(TASK REQUIREMENTS)
Locate every line in the records below that contains the word "Marriott", and copy each one.

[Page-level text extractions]

━━━━━━

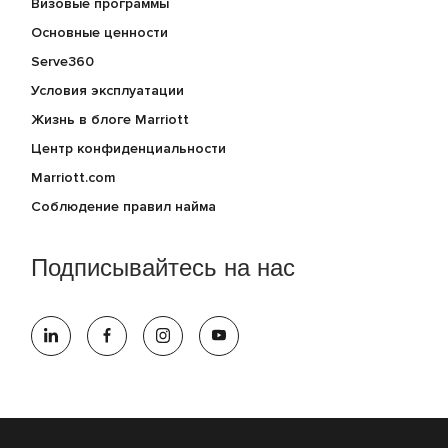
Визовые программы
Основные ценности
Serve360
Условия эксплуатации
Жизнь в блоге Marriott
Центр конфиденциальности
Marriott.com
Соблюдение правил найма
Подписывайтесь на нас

━━━━━━

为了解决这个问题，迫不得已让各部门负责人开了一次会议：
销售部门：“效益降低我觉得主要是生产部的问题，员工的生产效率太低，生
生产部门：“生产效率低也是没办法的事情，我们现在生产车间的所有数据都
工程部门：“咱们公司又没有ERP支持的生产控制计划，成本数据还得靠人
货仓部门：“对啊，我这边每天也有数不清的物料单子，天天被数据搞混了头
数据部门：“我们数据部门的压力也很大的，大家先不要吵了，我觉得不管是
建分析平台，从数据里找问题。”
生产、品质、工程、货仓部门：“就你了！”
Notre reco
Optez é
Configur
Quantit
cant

━━━━━━

(SOLUTION TO THIS EXERCISE)
Жизнь в блоге Marriott
Marriott.com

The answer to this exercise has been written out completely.